Beyond NanoGPT
Beyond NanoGPT is a minimal and educational repository designed to bridge the gap between nanoGPT and research-level deep learning. This repository includes annotated and from-scratch implementations of crucial modern techniques in frontier deep learning, aiming to help newcomers learn enough practical deep learning to start running experiments and contributing to modern research.
Key Features:
- Annotated Implementations: Each implementation is accompanied by detailed comments explaining subtle details often glossed over in papers and production codebases.
- Diverse Techniques: Covers a wide range of techniques including inference methods, architectures, attention variants, and reinforcement learning techniques.
- Hands-on Learning: The code is designed for users to read, modify, and re-implement from scratch, fostering a deeper understanding of the concepts.
- GPU Optimization: The codebase is optimized for single GPU usage, making it accessible for users with consumer-grade hardware.
Benefits:
- Educational Resource: Ideal for beginners looking to transition from basic understanding to practical application in deep learning.
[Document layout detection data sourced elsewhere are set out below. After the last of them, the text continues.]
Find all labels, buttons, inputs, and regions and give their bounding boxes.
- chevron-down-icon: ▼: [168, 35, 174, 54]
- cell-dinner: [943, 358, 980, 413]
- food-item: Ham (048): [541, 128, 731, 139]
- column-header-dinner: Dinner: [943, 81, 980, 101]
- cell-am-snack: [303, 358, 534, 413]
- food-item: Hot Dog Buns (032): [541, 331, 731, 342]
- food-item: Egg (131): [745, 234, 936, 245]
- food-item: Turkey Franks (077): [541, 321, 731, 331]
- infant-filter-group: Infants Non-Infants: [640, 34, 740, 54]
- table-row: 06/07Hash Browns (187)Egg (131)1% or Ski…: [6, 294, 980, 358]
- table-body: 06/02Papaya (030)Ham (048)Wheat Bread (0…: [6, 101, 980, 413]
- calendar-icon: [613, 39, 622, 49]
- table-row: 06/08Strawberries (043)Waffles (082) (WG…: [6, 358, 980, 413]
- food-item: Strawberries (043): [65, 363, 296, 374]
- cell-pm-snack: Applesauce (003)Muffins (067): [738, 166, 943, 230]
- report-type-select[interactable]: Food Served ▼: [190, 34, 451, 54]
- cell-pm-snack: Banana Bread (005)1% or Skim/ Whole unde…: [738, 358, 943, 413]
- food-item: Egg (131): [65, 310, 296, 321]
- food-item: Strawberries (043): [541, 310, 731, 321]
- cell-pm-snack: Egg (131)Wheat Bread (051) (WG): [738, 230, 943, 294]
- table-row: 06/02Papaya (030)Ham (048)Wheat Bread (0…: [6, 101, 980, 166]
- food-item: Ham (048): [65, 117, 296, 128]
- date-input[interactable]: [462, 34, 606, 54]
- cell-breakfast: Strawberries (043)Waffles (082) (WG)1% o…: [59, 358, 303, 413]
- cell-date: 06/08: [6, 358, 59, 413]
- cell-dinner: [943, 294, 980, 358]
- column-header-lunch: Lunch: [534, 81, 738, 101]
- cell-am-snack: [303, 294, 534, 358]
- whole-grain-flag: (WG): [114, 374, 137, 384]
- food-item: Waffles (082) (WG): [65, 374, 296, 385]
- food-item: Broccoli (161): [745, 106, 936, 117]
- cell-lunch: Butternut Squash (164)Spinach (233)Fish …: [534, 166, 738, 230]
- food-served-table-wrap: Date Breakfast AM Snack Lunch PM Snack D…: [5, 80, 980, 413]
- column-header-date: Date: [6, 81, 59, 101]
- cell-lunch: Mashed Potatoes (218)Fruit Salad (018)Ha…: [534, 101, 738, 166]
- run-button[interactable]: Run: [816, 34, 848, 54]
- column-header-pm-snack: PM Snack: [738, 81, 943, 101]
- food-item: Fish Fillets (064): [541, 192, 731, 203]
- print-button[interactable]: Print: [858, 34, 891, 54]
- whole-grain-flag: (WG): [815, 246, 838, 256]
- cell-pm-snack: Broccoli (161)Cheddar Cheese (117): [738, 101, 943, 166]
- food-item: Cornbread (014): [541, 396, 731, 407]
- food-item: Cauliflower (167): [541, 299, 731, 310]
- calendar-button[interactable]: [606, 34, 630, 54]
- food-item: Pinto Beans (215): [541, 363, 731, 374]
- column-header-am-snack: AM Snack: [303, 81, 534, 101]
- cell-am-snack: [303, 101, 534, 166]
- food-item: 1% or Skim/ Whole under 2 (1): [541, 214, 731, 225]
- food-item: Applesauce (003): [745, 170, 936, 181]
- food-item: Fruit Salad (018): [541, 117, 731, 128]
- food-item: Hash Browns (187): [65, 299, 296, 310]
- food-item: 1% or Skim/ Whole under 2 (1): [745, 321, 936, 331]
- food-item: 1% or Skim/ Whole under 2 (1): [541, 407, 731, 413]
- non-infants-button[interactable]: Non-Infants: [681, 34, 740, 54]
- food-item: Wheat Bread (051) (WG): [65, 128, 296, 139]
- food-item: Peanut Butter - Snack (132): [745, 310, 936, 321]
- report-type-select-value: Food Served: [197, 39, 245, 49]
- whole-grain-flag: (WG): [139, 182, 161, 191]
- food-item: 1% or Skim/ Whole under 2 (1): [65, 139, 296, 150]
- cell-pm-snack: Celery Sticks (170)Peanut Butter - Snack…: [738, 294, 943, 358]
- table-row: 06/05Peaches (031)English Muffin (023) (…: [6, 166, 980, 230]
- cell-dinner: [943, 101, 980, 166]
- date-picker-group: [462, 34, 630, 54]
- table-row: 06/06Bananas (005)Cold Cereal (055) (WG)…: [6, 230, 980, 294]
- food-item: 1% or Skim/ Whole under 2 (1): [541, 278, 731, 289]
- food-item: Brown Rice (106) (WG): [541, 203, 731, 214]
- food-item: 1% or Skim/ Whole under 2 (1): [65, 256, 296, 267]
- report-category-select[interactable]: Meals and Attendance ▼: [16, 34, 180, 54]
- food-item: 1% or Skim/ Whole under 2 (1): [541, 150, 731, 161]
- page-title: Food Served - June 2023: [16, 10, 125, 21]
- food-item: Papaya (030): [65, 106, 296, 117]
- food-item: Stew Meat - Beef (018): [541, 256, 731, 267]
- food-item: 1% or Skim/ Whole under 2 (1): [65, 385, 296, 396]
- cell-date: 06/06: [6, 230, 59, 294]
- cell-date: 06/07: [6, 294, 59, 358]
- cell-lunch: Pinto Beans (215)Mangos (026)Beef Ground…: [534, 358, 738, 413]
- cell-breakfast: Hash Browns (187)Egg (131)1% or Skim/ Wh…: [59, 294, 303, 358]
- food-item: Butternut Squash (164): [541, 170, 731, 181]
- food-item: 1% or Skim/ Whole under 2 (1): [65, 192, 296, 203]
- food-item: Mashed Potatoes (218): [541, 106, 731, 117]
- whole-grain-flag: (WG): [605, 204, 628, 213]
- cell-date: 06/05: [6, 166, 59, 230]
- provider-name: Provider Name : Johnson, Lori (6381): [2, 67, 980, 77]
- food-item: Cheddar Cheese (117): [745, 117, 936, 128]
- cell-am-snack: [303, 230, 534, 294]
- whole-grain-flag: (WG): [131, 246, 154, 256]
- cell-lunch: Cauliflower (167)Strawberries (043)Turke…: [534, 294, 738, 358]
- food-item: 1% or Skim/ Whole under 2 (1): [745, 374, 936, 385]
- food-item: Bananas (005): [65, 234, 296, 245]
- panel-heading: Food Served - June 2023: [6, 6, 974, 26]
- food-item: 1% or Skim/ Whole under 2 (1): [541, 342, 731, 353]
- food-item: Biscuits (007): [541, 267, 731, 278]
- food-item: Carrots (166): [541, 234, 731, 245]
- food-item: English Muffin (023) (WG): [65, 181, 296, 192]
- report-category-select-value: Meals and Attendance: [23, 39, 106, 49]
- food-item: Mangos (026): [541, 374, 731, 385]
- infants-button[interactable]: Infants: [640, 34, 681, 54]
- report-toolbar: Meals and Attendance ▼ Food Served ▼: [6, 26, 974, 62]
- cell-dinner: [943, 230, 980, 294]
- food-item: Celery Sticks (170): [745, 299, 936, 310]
- Community Contributions: Encourages feedback and contributions from users, fostering a collaborative learning environment.
- Self-Documenting Code: The self-documenting nature of the code helps users grasp complex concepts more easily.
Highlights:
- Implements various architectures like Vision Transformers, Residual Networks, and more.
- Provides tools for reinforcement learning and advanced attention mechanisms.
- Actively maintained with a commitment to implementing new techniques based on user feedback.